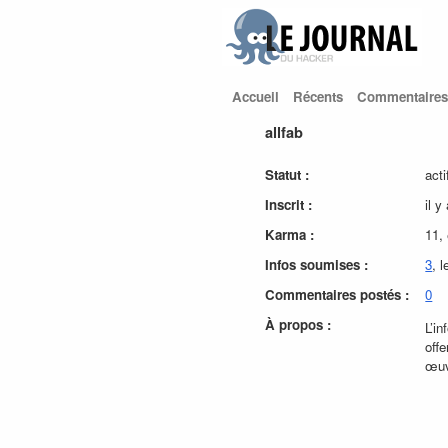
Accueil
Récents
Commentaires
allfab
Statut :
acti
Inscrit :
il 
Karma :
11,
Infos soumises :
3
, 
Commentaires postés :
0
À propos :
L’i
off
œuv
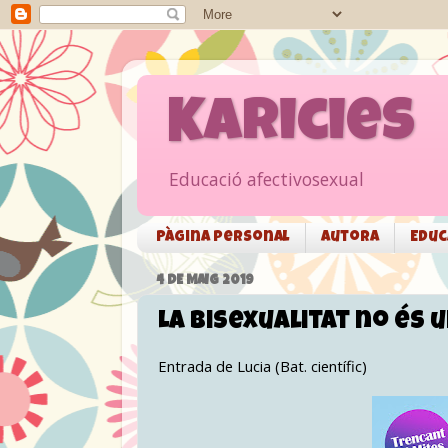
Karicies
Educació afectivosexual
Pàgina personal
Autora
Educ
4 DE MAIG 2019
La bisexualitat no és 
Entrada de Lucia (Bat. científic)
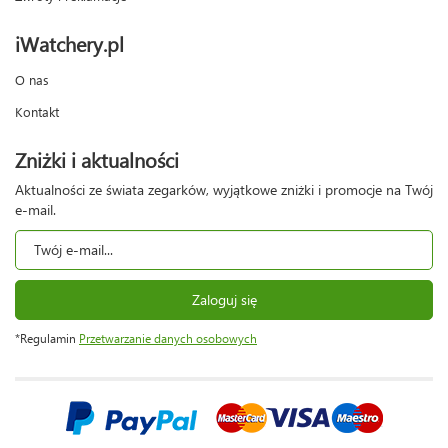
iWatchery.pl
O nas
Kontakt
Zniżki i aktualności
Aktualności ze świata zegarków, wyjątkowe zniżki i promocje na Twój
e-mail.
Zaloguj się
*Regulamin
Przetwarzanie danych osobowych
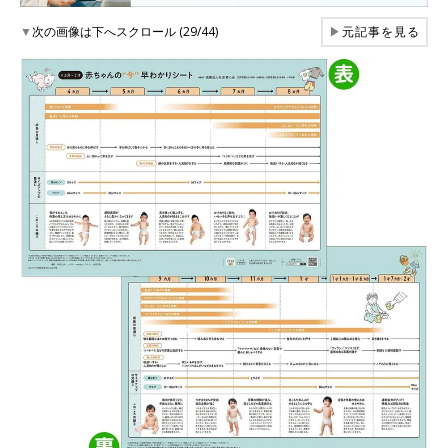
▼
次の画像は下へスクロール (29/44)
▶
元記事を見る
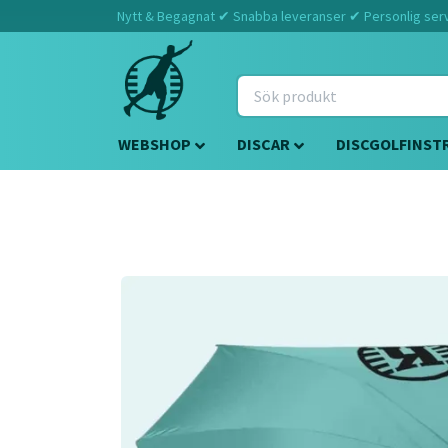
Nytt & Begagnat ✔ Snabba leveranser ✔ Personlig servi
WEBSHOP
DISCAR
DISCGOLFINST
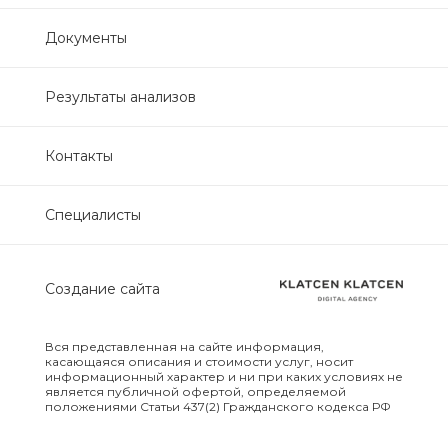
Нефрологический
Документы
биохимический
Обследование печени
Результаты анализов
Обследование печени базовый
Контакты
Обследование щитовидной
Специалисты
железы
Обследование щитовидной
Создание сайта
железы скрининг
Онкологический для женщин
Вся представленная на сайте информация,
биохимический
касающаяся описания и стоимости услуг, носит
информационный характер и ни при каких условиях не
является публичной офертой, определяемой
положениями Статьи 437(2) Гражданского кодекса РФ
Онкологический для мужчин
биохимический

:: Activity ::
Set down all the entries exactly as they appear, but skip any pictures.

:: Exercise response ::
Accueil
Récents
Commentaires
allfab
Statut :
acti
Inscrit :
il 
Karma :
11,
Infos soumises :
3
, 
Commentaires postés :
0
À propos :
L’i
off
œuv
Karicies
Educació afectivosexual
Pàgina personal
Autora
Educ
4 DE MAIG 2019
La bisexualitat no és 
Entrada de Lucia (Bat. científic)
iWatchery.pl
O nas
Kontakt
Zniżki i aktualności
Aktualności ze świata zegarków, wyjątkowe zniżki i promocje na Twój
e-mail.
Zaloguj się
*Regulamin
Przetwarzanie danych osobowych
▼
次の画像は下へスクロール (29/44)
▶
元記事を見る
Nytt & Begagnat ✔ Snabba leveranser ✔ Personlig servi
WEBSHOP
DISCAR
DISCGOLFINST
Нефрологический
Документы
биохимический
Обследование печени
Результаты анализов
Обследование печени базовый
Контакты
Обследование щитовидной
Специалисты
железы
Обследование щитовидной
Создание сайта
железы скрининг
Онкологический для женщин
Вся представленная на сайте информация,
биохимический
касающаяся описания и стоимости услуг, носит
информационный характер и ни при каких условиях не
является публичной офертой, определяемой
положениями Статьи 437(2) Гражданского кодекса РФ
Онкологический для мужчин
биохимический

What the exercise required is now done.